The airline -- owned by the Philippines' second richest man, Lucio Tan -- will operate 14 weekly flights between Manila and Singapore, as well as Singapore and Cebu.
"This is a testament to the strong links between the Philippines and Singapore on the trade and tourism fronts," said Yam Kum Weng, executive vice president for Air Hub Development of the Changi Airport Group.
Singapore, home to over 160,000 Filipinos, was the Philippines' largest trading partner in the ASEAN region in 2009, with total trade amounting to $6.2 billion.
Filipino visitors in Singapore reached 430,000 last year, representing a year-on-year growth of about 12%.
This number is expected to grow further this year, said Neal Imperial, minister and consul general of the Philippine embassy in Singapore.
"Because of the surge in travel, our two governments signed an expanded air services agreement in May this year, allowing an additional 40 flights from Singapore to Manila," Imperial noted.
The Manila-Singapore route is one of the most profitable and high-growth routes for airlines operating in Southeast Asia.
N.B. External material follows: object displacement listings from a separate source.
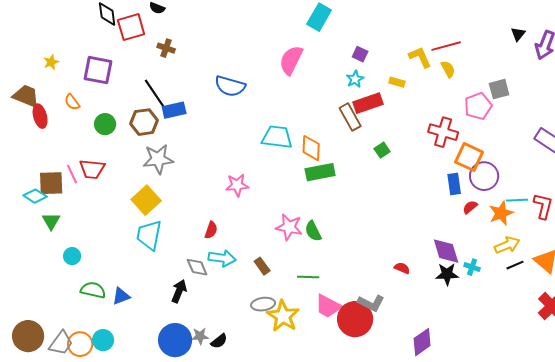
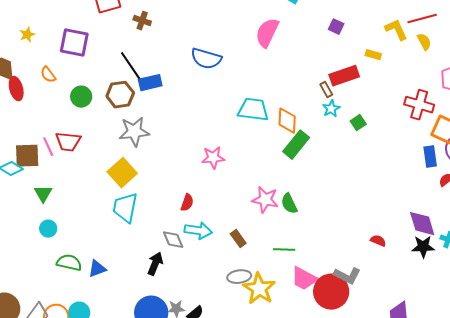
cyan star: (355, 79) -> (331, 109), moved
brown rectangle: (350, 117) -> (326, 90), size x0.6
green rectangle: (320, 172) -> (296, 145), turned -40
green triangle: (51, 221) -> (43, 194), moved

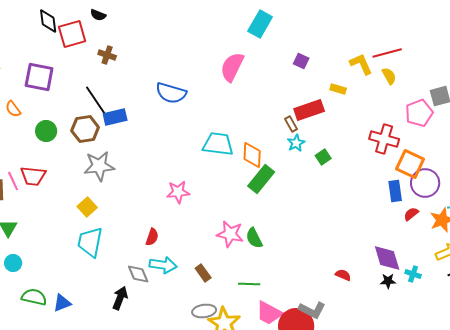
yellow square: (122, 173) -> (87, 207), size x0.7
black star: (423, 247) -> (388, 281), size x0.7

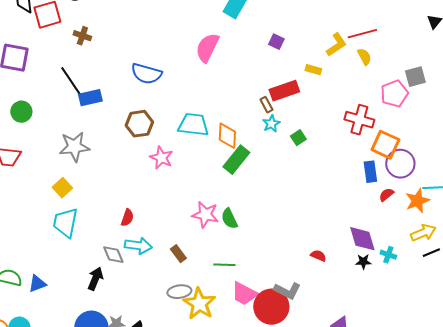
yellow L-shape: (361, 64) -> (336, 45), turned 80
brown hexagon: (85, 129) -> (139, 124), moved
pink star: (178, 192) -> (161, 158), moved, turned 30

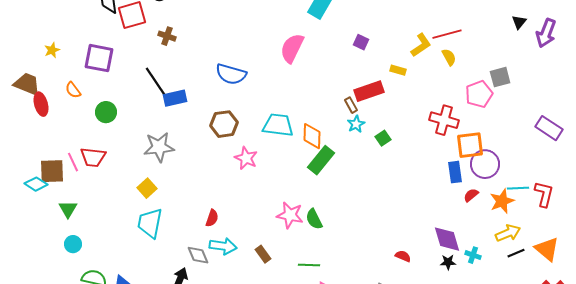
orange square: (385, 145) -> (470, 145), turned -32

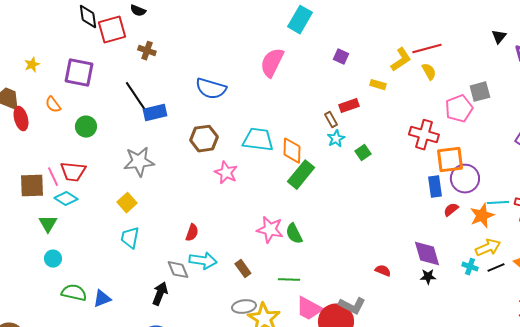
red rectangle: (369, 91) -> (349, 106), size x0.7
cyan diamond: (36, 184) -> (66, 199), moved
cyan trapezoid: (150, 223) -> (130, 238), size x0.7
cyan cross: (473, 255) -> (470, 267), moved

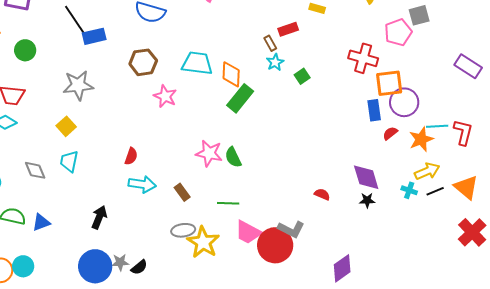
gray diamond: (178, 270) -> (35, 170), moved

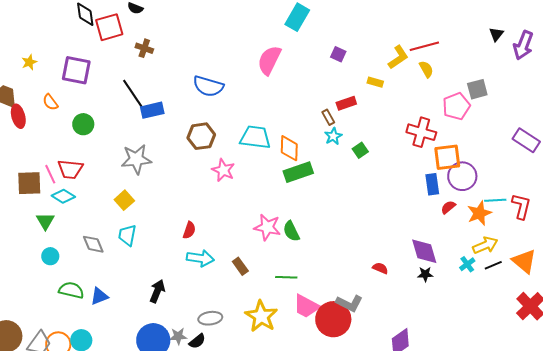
green rectangle: (240, 98) -> (298, 172), turned 32
cyan cross: (409, 190) -> (467, 264), turned 35
gray ellipse: (183, 230) -> (210, 318), moved

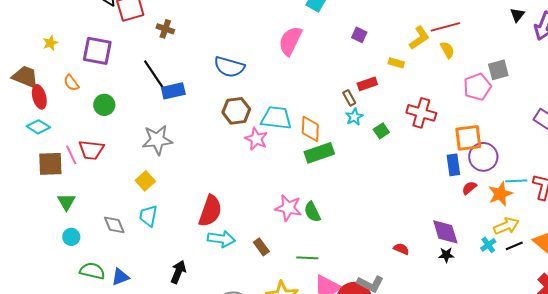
red cross: (421, 132) -> (421, 113), moved
brown hexagon: (201, 136) -> (236, 111), moved
pink star: (223, 170) -> (256, 139), moved
cyan diamond: (63, 196) -> (38, 127), moved
red semicircle: (189, 230) -> (210, 211), size x1.8

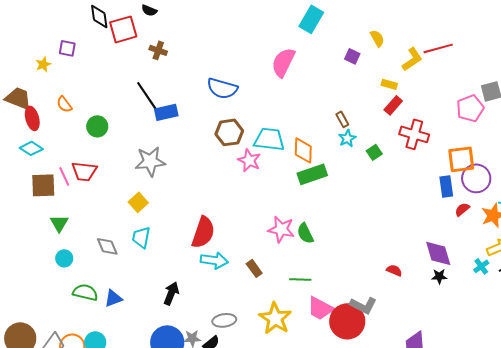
yellow semicircle: (447, 50) -> (377, 38), moved
purple square: (97, 51) -> (67, 48), moved, size x0.6
red rectangle: (367, 84) -> (393, 105), moved, turned -30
It is currently serviced by full-service carriers Singapore Airlines and Philippine Airlines (PAL), and by budget airlines Jetstar Airways and Cebu Pacific Air.
Singapore is Airphil's first international destination. It is the sixth airline to commence operations in Changi this year.
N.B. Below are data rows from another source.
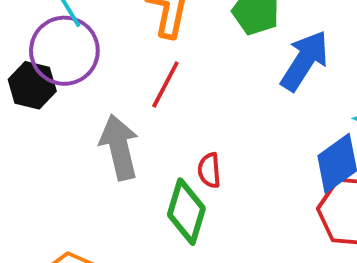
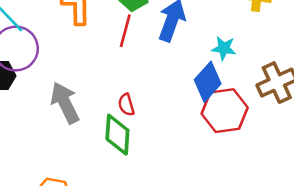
red line: (165, 84) -> (125, 31), moved

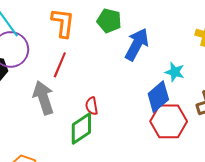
red line: (125, 31) -> (60, 65), moved
green diamond: (117, 135) -> (81, 128), turned 44

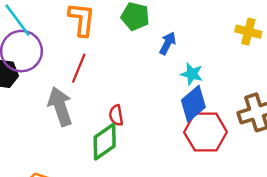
blue arrow: (137, 44) -> (168, 43), size x0.6
cyan star: (175, 72) -> (192, 74), moved

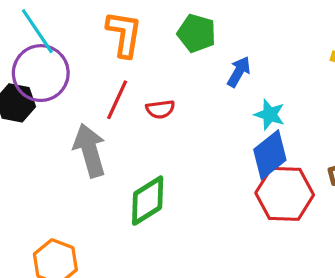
red semicircle: (116, 115) -> (160, 109), moved, turned -90

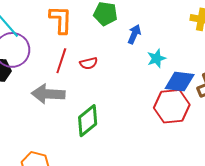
cyan star: (270, 114) -> (156, 58), turned -30
gray arrow: (90, 150) -> (48, 94), turned -64
blue diamond: (270, 155) -> (180, 81), moved, turned 52

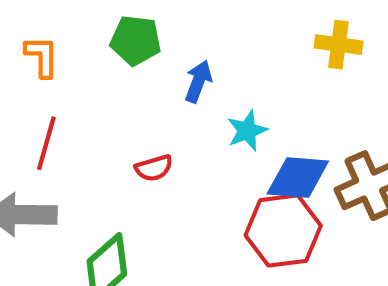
orange L-shape: (61, 20) -> (42, 56), size x0.7
red semicircle: (89, 63) -> (154, 168), moved

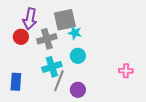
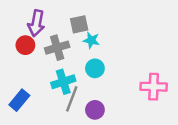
gray square: (65, 20) -> (79, 24), size x0.7
pink cross: (126, 71) -> (154, 87), size x1.5
blue rectangle: (16, 82) -> (19, 100), turned 36

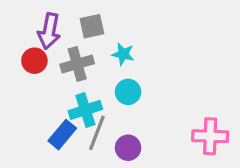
gray square: (79, 24) -> (92, 26), moved
pink cross: (154, 87) -> (210, 136), moved
blue rectangle: (19, 100) -> (62, 135), moved

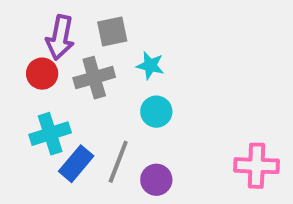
cyan cross: (85, 110) -> (50, 134), moved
For her part, Airphil Express vice president for marketing and media Maria Java said, "Our rock bottom rate of SG$30 one-way was a hit among the Filipino professionals [in Singapore.]"
New planes, destinations
In the meantime, Airphil Express announced it posted record sales in the last 2 months.
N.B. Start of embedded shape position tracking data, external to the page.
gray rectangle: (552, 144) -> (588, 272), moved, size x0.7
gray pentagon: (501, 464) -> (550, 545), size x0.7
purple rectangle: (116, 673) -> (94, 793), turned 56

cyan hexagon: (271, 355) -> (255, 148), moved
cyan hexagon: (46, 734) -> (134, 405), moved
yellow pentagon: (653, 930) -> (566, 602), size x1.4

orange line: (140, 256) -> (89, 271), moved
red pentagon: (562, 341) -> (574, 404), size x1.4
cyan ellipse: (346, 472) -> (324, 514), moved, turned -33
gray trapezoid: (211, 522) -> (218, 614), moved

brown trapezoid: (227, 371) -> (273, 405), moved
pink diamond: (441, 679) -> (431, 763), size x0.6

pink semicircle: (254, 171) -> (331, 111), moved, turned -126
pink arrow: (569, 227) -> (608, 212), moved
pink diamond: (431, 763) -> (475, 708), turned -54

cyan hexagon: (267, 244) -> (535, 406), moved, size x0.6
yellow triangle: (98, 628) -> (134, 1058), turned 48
"Our investors are very confident in the momentum of the airline," said Java, but she declined to disclose financial figures.
It also just started flights to Legazpi and Tagbilaran direct from Manila in the Philippines using its new Airbus 320 aircraft. New flights from Cebu to Catarman, Naga and Ozamis were launched simultaneously.
Airphi Express took delivery of two Airbus 320s in September, and expects two more to arrive by end-November.
It plans to spend $250 million for the acquisition of up to 20 more aircraft to service both domestic and expanding international operations in the next 2 and a half years.
Airphil was formerly Air Philippines until it was folded into the operations of PAL and its budget airline arm, PAL Express. In October 2009, Airphil began operating PAL Express flights on behalf of PAL.
Airphil Express' financial performance has bucked that of sister airline PAL, which has posted losses amounting to P15 billion in the last 2 years.
PAL is trying to stave off a planned strike by the 1,600-strong Flight Attendants and Stewards Association of the Philippines after the two camps failed to reach a compromise on economic, gender and retirement issues.
The government has taken jurisdiction over the matter to avert paralyzing operations of the Philippine flag carrier.
The planned strike is the latest in a string of labor problems to hit PAL.
In August, 25 pilots and first officers on PAL's short-haul aircraft suddenly quit for higher paying jobs abroad, forcing the abrupt cancellation of several flights.